Such preferential treatment is constitutionally suspect; it cannot be reconciled with several important principles incorporated in the Constitution. The Founders would not have dreamed of taking a burden that all of the States should share and allocating it to only some of them. Likewise, they would not have seen the spending of taxpayer money for the benefit of only one State to be in the general interest. Instead, the Founders understood the notion that Congress can spend funds to “provide for the common Defence and general Welfare” to mean that the spending had to be for the general or national benefit, not for purely local or regional benefit. This understanding is reflected in veto messages from Presidents from Madison to Buchanan. In fact, the relatively free-spending ways of President John Quincy Adams contributed to his defeat by Andrew Jackson in the election of 1828.
The absence of an explicit prohibition on something like the Nebraska Compromise does not mean that it does not violate the letter or spirit of the Constitution. In particular, it runs afoul of the concept of the States’ equal standing that is incorporated in the Constitution at several points. Duties, imposts, and excises are to be “uniform throughout the United States,” (Art. I, § 1, cl.1), the bankruptcy laws that Congress enacts must be “uniform . . . throughout the United States,” (Art. I, § 8, cl.4), and the ports of one State cannot be given any “preference” with respect to regulation or taxation over those of other States (Art. I, § 9, cl. 6). In addition, there are limits to the conditions that Congress can put on States when they enter the Union because they do so on an “equal footing.” Then, once part of the Union, the States enjoy an “equal sovereignty” that can be taken away only in limited circumstances. Put simply, all of the States, not just 49 of them, are in this together.

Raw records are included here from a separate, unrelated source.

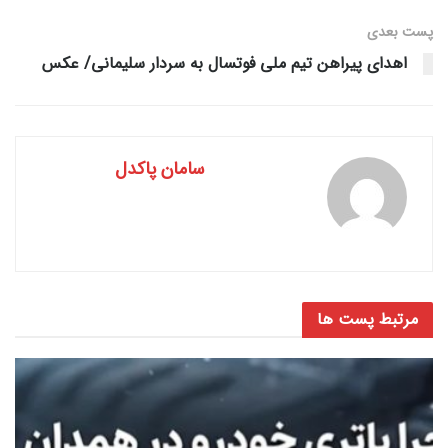
پست‌ بعدی
اهدای پیراهن تیم ملی فوتسال به سردار سلیمانی/ عکس
سامان پاکدل
مرتبط
پست ها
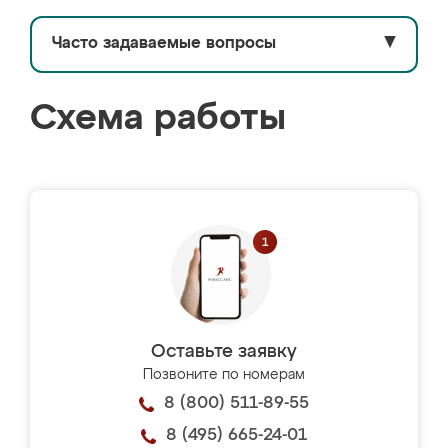
Часто задаваемые вопросы
▼
Схема работы
Оставьте заявку
Позвоните по номерам
8 (800) 511-89-55
8 (495) 665-24-01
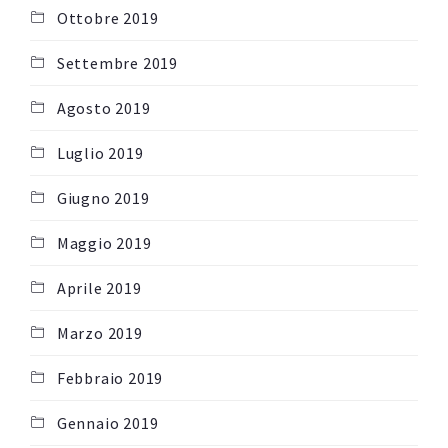
Ottobre 2019
Settembre 2019
Agosto 2019
Luglio 2019
Giugno 2019
Maggio 2019
Aprile 2019
Marzo 2019
Febbraio 2019
Gennaio 2019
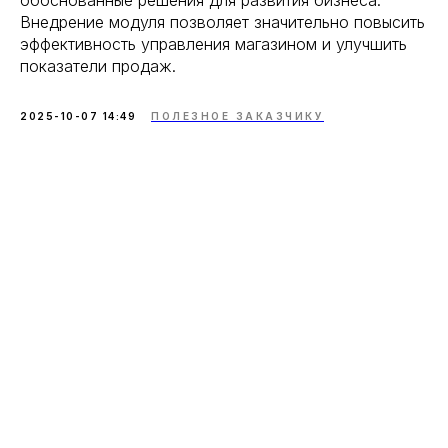
Внедрение модуля позволяет значительно повысить
эффективность управления магазином и улучшить
показатели продаж.
2025-10-07 14:49
ПОЛЕЗНОЕ ЗАКАЗЧИКУ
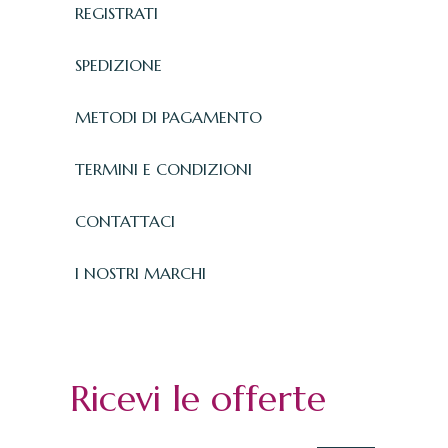
REGISTRATI
SPEDIZIONE
METODI DI PAGAMENTO
TERMINI E CONDIZIONI
CONTATTACI
I NOSTRI MARCHI
Ricevi le offerte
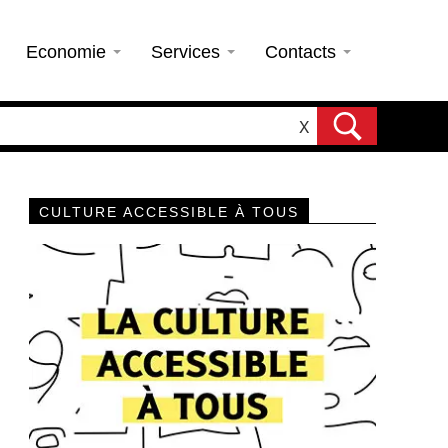
Economie
Services
Contacts
X
CULTURE ACCESSIBLE À TOUS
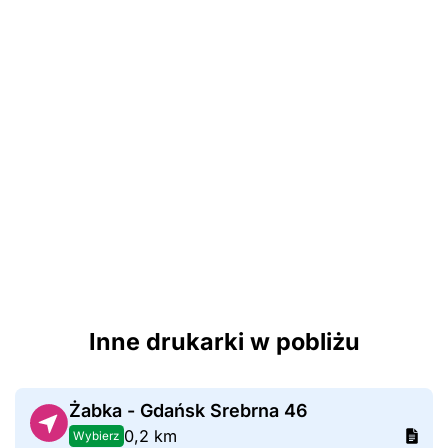
Inne drukarki w pobliżu
Żabka - Gdańsk Srebrna 46
0,2 km
Wybierz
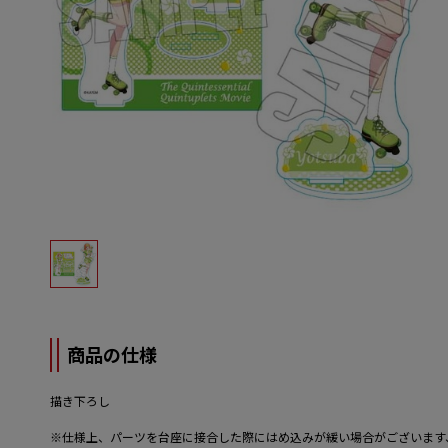
商品の仕様
描き下ろし
※仕様上、パーツを台座に接合した際にはめ込みが緩い場合がございます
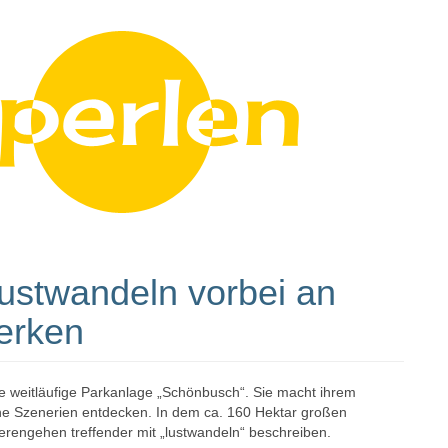
en
ustwandeln vorbei an
erken
die weitläufige Parkanlage „Schönbusch“. Sie macht ihrem
he Szenerien entdecken. In dem ca. 160 Hektar großen
erengehen treffender mit „lustwandeln“ beschreiben.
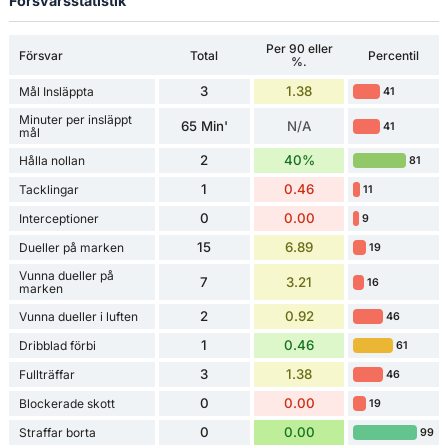
Försvarsstatistik
Per 90 eller
Försvar
Total
Percentil
%.
3
1.38
Mål Insläppta
41
Minuter per insläppt
65 Min'
N/A
41
mål
2
40%
Hålla nollan
81
1
0.46
Tacklingar
11
0
0.00
Interceptioner
9
15
6.89
Dueller på marken
19
Vunna dueller på
7
3.21
16
marken
2
0.92
Vunna dueller i luften
46
1
0.46
Dribblad förbi
61
3
1.38
Fullträffar
46
0
0.00
Blockerade skott
19
0
0.00
Straffar borta
99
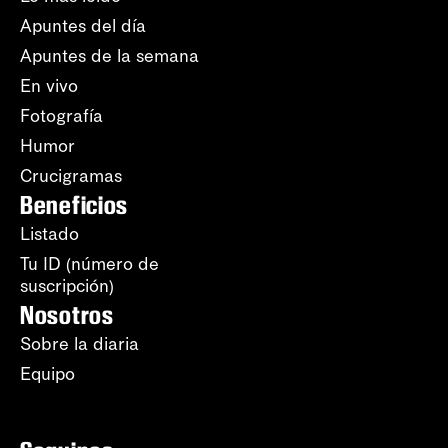
Apuntes del día
Apuntes de la semana
En vivo
Fotografía
Humor
Crucigramas
Beneficios
Listado
Tu ID (número de
suscripción)
Nosotros
Sobre la diaria
Equipo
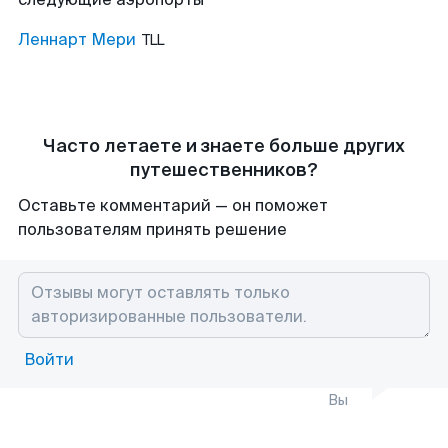
Леннарт Мери
TLL
Часто летаете и знаете больше других
путешественников?
Оставьте комментарий — он поможет
пользователям принять решение
Войти
Вы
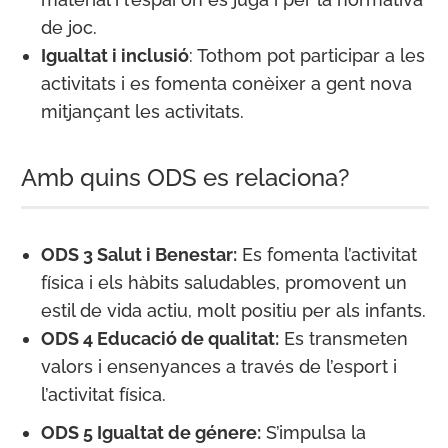
de joc.
Igualtat i inclusió
: Tothom pot participar a les
activitats i es fomenta conèixer a gent nova
mitjançant les activitats.
Amb quins ODS es relaciona?
ODS 3 Salut i Benestar:
Es fomenta l’activitat
física i els hàbits saludables, promovent un
estil de vida actiu, molt positiu per als infants.
ODS 4 Educació de qualitat:
Es transmeten
valors i ensenyances a través de l’esport i
l’activitat física.
ODS 5 Igualtat de génere:
S’impulsa la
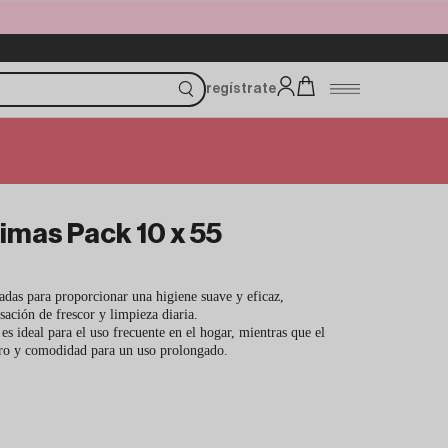
regístrate
timas Pack 10 x 55
ladas para proporcionar una higiene suave y eficaz,
ación de frescor y limpieza diaria.
s ideal para el uso frecuente en el hogar, mientras que el
ro y comodidad para un uso prolongado.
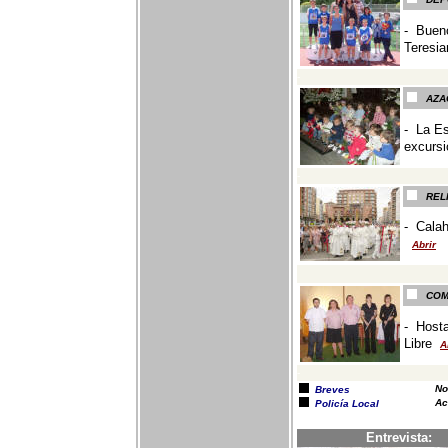
- Bueno
Teresi
-
AZA
-
La Es
excursi
-
REL
-
Calah
Abrir
COM
-
Hosta
Libre
A
-
No
Breves
Ac
Policía Local
Entrevista:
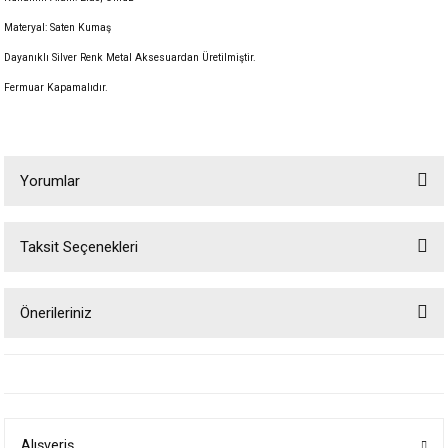
Materyal: Saten Kumaş
Dayanıklı Silver Renk Metal Aksesuardan Üretilmiştir.
Fermuar Kapamalıdır.
Yorumlar
Taksit Seçenekleri
Bu ürüne ilk yorumu siz yapın!
Önerileriniz
Yorum Yaz
Bu ürünün fiyat bilgisi, resim, ürün açıklamalarında ve diğer konularda
yetersiz gördüğünüz noktaları öneri formunu kullanarak tarafımıza
iletebilirsiniz.
Görüş ve önerileriniz için teşekkür ederiz.
Alışveriş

We no longer think like the Founders when thinking about the ability of Congress to spend money. Moreover, the Supreme Court has chipped away at the clarity of the Uniformity and Ports Preference Clauses. Even so, there is something more than unsightly about the Nebraska Compromise, something beyond the general run of legislative logrolling and pork swapping. That something is the gnawing sense that the Attorneys General are right to question whether the Nebraska Compromise is actually unconstitutional or just violates the principles that it embodies.